If at this point it is discovered that strategic planning has been implemented incorrectly, your business strategy will need to be reanalysed further down the line. The ‘2018 PMI Pulse of the Profession’ survey found that 82% of project management directors believe it is extremely important to incorporate the lessons learnt from failed strategy implementation back into strategy formulation to ensure your business stays competitive over the next three years.17
Step 5: Ensure the plan evolves
It’s important to recognise that a strategic plan is not set in stone. It’s more beneficial to assume that the plan is a continuous work in progress or a “living, breathing document”.18 To ensure the plan continues to function in the intended manner, it’s important to review it regularly and make necessary adjustments as needed.19
The success of a strategic plan relies on the people and systems involved in its creation. Thus, it’s vital that the right people are involved in the planning process and that business objectives, as well as how they will be achieved, are clearly communicated.
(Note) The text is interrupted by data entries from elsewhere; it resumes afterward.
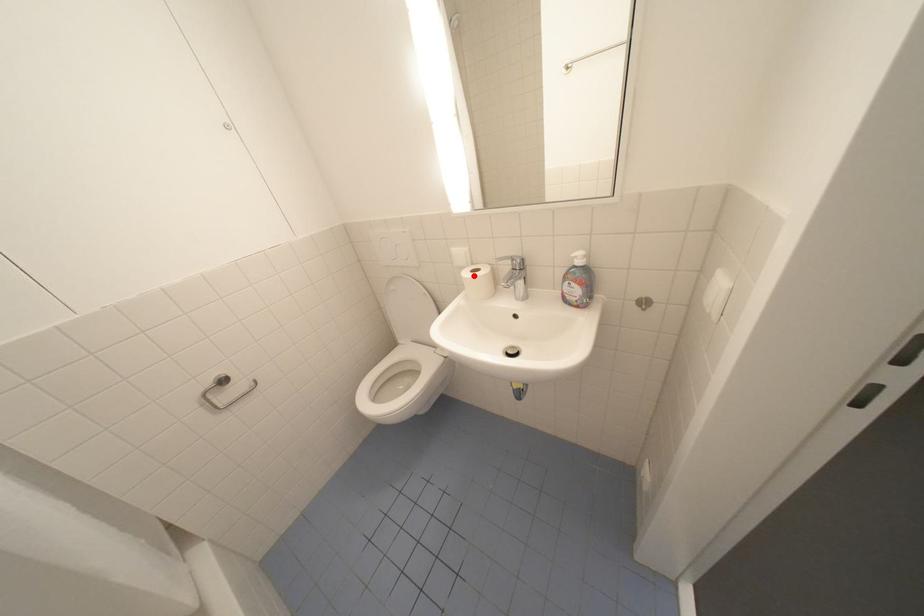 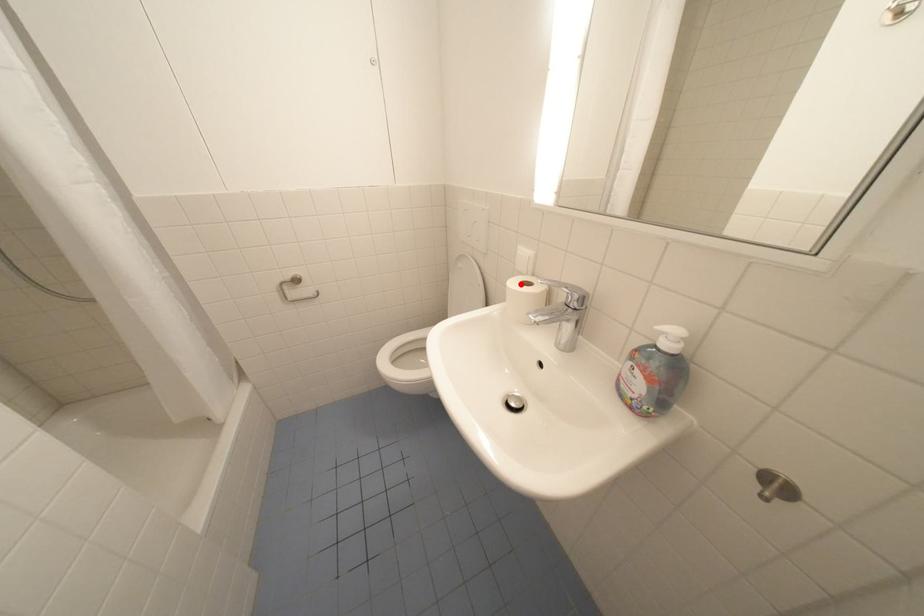 I am providing you with two images of the same scene from different viewpoints. A red point is marked on the first image and another point is marked on the second image. Does the point marked in image1 correspond to the same location as the one in image2?

Yes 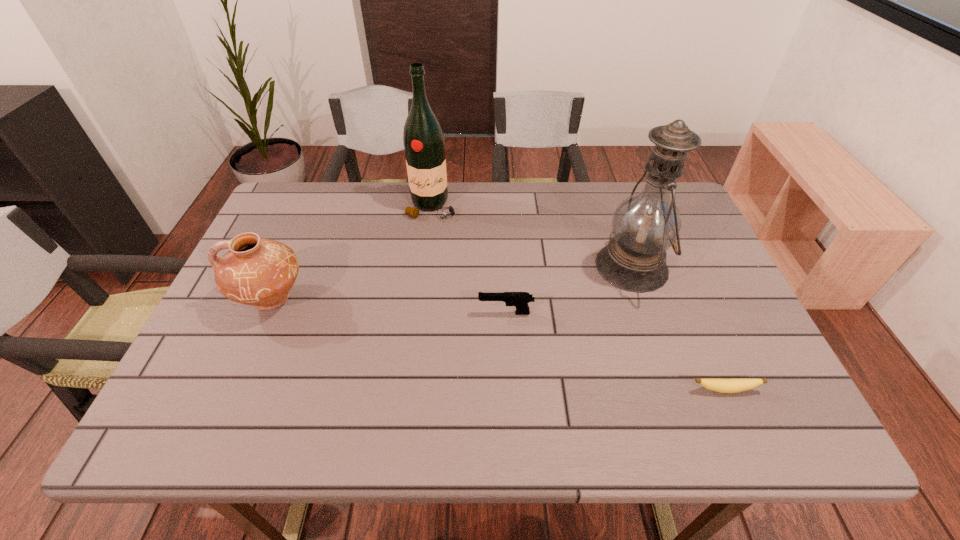 The image size is (960, 540). I want to click on blank area in the image that satisfies the following two spatial constraints: 1. on the surface of the oil lamp; 2. on the right side of the second object from left to right, so click(424, 266).

Where is `free space that satisfies the following two spatial constraints: 1. on the surface of the oil lamp; 2. on the left side of the second object from left to right`? This screenshot has width=960, height=540. free space that satisfies the following two spatial constraints: 1. on the surface of the oil lamp; 2. on the left side of the second object from left to right is located at coordinates (424, 266). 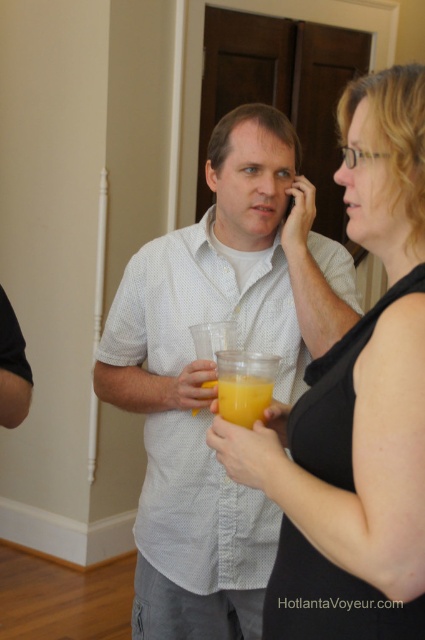 Question: Is black matte tank top at center positioned in front of translucent plastic cup at center?

Choices:
 (A) yes
 (B) no

Answer: (A)

Question: Which object is the closest to the black matte tank top at center?

Choices:
 (A) translucent plastic cup at center
 (B) white dotted shirt at center

Answer: (A)

Question: Which of the following is the closest to the observer?

Choices:
 (A) translucent plastic cup at center
 (B) black matte tank top at center
 (C) white dotted shirt at center

Answer: (B)

Question: Which of the following is the closest to the observer?

Choices:
 (A) black matte tank top at center
 (B) white dotted shirt at center
 (C) translucent plastic cup at center

Answer: (A)

Question: In this image, where is white dotted shirt at center located relative to black matte tank top at center?

Choices:
 (A) left
 (B) right

Answer: (A)

Question: Is the position of white dotted shirt at center less distant than that of black matte tank top at center?

Choices:
 (A) yes
 (B) no

Answer: (B) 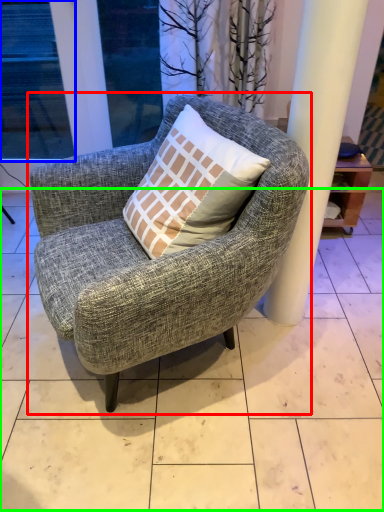 Question: Which is nearer to the chair (highlighted by a red box)? window (highlighted by a blue box) or tile (highlighted by a green box).

Choices:
 (A) window
 (B) tile

Answer: (B) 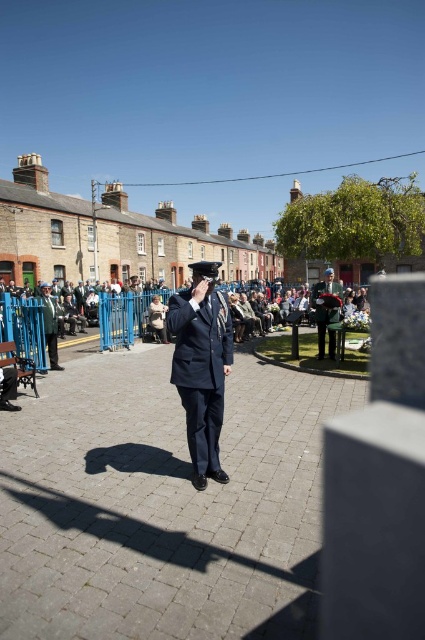 Question: Which object appears closest to the camera in this image?

Choices:
 (A) matte black uniform at center
 (B) dark blue uniform at center
 (C) green uniform at center

Answer: (B)

Question: Is dark blue uniform at center positioned behind green uniform at center?

Choices:
 (A) no
 (B) yes

Answer: (A)

Question: Can you confirm if dark blue uniform at center is positioned above green uniform at center?

Choices:
 (A) yes
 (B) no

Answer: (A)

Question: Which of the following is the farthest from the observer?

Choices:
 (A) green uniform at center
 (B) dark blue uniform at center

Answer: (A)

Question: Does dark blue uniform at center have a lesser width compared to matte black uniform at center?

Choices:
 (A) no
 (B) yes

Answer: (A)

Question: Which point appears farthest from the camera in this image?

Choices:
 (A) (172, 305)
 (B) (51, 324)

Answer: (B)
In order to do this, there should be a greater sense of accountability and lessons learnt in strategic plan development should be incorporated into future planning processes, while continuously redefining the plan to ensure you keep working towards achieving your vision and overall priorities.
- 1 Kerzner, H. (Feb, 2019). ‘Using the project management framework maturity model’. Retrieved from Google Scholar.
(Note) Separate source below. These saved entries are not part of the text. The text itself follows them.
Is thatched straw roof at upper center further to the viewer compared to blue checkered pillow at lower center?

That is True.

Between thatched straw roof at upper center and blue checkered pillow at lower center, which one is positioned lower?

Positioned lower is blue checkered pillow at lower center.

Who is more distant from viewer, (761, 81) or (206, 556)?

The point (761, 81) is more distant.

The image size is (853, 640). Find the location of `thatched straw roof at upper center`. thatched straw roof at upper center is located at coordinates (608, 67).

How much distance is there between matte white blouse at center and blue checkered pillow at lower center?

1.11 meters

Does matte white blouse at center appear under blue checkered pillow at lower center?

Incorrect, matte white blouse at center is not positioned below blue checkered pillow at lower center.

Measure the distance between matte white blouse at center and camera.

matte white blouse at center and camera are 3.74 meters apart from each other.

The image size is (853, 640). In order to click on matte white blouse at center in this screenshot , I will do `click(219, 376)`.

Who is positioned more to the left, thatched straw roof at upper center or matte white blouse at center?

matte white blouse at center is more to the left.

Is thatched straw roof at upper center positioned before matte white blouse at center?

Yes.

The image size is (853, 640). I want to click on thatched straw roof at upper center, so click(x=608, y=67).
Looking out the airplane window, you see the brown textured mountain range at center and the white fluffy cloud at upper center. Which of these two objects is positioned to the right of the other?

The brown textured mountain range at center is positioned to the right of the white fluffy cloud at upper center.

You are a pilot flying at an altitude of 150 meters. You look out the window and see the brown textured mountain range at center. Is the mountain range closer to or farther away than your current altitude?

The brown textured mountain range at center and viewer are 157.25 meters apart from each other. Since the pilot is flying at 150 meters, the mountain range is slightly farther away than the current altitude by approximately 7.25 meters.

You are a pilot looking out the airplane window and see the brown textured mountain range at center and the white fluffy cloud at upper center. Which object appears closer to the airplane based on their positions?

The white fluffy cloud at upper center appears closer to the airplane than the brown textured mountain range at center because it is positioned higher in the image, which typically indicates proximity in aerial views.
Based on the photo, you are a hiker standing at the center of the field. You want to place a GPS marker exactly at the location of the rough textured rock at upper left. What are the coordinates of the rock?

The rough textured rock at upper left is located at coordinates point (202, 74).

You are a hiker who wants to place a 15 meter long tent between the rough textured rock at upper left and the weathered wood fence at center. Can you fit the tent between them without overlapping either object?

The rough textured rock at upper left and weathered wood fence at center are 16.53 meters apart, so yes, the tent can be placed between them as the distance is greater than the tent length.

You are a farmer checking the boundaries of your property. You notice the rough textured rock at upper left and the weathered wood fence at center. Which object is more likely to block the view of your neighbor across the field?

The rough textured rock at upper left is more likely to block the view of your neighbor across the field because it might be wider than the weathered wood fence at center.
- 2 Serino, A. (Oct, 2018). ‘Strategic planning: a definition’. Retrieved from ClearPoint Strategy.
- 3 Kerzner, H. (Feb, 2019). ‘Using the project management framework maturity model’. Retrieved from Google Scholar.
- 4 (May, 2017). ‘Who are project managers?’. Retrieved from PMI.
- 5 (Jul, 2017). ‘Driving Business Performance’. Retrieved from KPMG.
- 6 James, A. (Jul, 2017). ‘Project Management’s role in strategic implementation’. Retrieved from PMI.
- 7 MacAdam, M. (Jan, 2018). ‘Best practices in BRM: deep dive into strategy’. Retrieved from PMI.
- 8 Kerzner, H. (Feb, 2019). ‘Using the project management framework maturity model’. Retrieved from Google Scholar.
- 9 Alexander, M. (Jul, 2018). ‘How to develop a PMO strategic plan’. Retrieved from CIO.
- 10 Deeb, G. (Dec, 2018). ‘The top 6 steps of strategic planning’. Retrieved from Forbes.
- 11 Alexander, M. (Jul, 2018). ‘How to develop a PMO strategic plan’. Retrieved from CIO.
- 12 Deeb, G. (Dec, 2018). ‘The top 6 steps of strategic planning’. Retrieved from Forbes.
- 13 (Feb,2018). ‘Project management: how to develop a strategic plan’. Retrieved from Workfront.
- 14 (Feb,2018). ‘Project management: how to develop a strategic plan’. Retrieved from Workfront.
- 15 Engel, J. (Feb, 2019). ‘A three-step model for creating a strategic plan’. Retrieved from Forbes.
- 16 McClanahan, C. (Feb, 2019). ‘A one-page strategic plan that your business will actually use’. Retrieved from Forbes.
- 17 (Feb, 2018). ‘Pulse of the Profession: Success in disruptive times’. Retrieved from PMI.
- 18 Kenny, G. (Aug, 2018). ‘6 Steps to make your strategic plan really strategic’. Retrieved from Harvard Business Review.
- 19 Kenny, G. (Aug, 2018). ‘6 Steps to make your strategic plan really strategic’. Retrieved from Harvard Business Review.